**DATASET EXCERPTS**

-*-

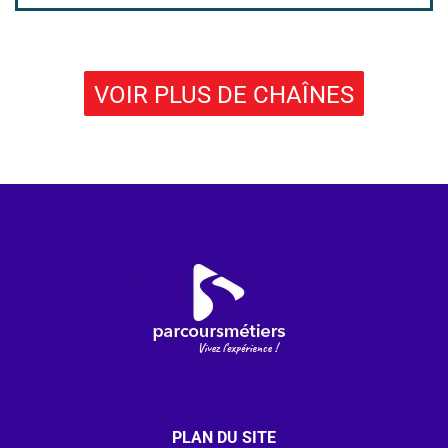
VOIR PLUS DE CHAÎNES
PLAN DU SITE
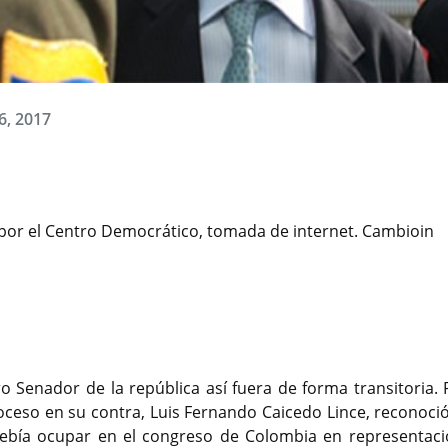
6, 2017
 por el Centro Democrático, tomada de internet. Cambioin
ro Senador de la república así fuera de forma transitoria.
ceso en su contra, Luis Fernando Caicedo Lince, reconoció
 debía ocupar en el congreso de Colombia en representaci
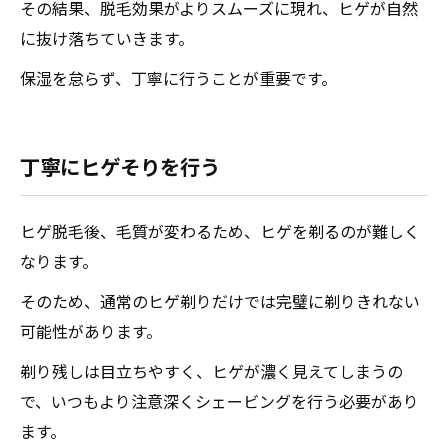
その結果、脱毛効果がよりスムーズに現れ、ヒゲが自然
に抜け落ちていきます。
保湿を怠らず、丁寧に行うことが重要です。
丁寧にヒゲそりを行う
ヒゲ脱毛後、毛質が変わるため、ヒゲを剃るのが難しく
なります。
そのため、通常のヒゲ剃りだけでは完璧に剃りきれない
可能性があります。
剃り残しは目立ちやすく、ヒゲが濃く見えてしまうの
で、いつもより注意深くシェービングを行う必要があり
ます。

-*-

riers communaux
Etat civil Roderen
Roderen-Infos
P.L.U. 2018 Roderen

-*-

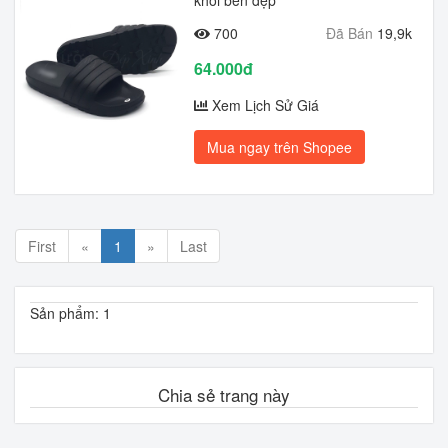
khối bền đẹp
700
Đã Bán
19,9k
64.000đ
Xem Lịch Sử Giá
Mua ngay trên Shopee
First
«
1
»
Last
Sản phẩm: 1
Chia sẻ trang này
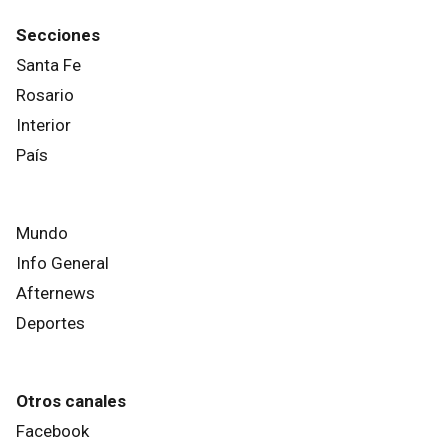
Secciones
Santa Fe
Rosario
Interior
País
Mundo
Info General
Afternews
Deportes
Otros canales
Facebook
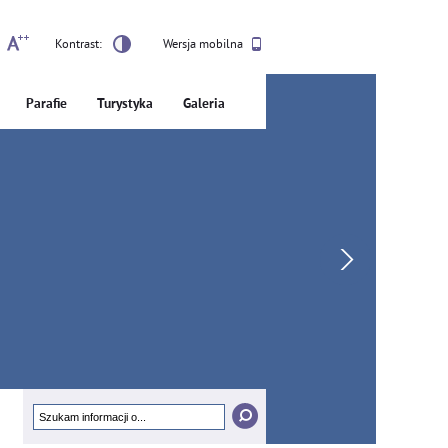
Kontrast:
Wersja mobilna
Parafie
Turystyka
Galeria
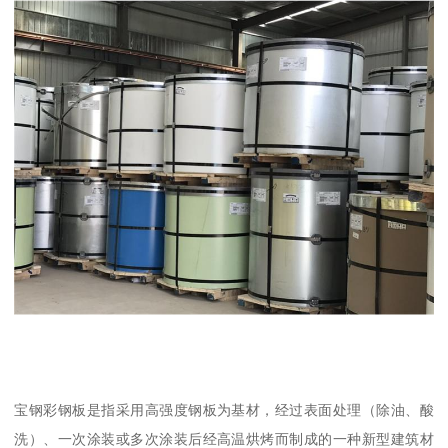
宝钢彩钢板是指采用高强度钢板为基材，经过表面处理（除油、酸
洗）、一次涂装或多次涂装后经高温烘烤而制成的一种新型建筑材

-*-

**INSTRUCTIONS FOR THE TASK**
All lines above containing the string "Roderen" are to be collected.

**WRITTEN RESPONSE**
Etat civil Roderen
Roderen-Infos
P.L.U. 2018 Roderen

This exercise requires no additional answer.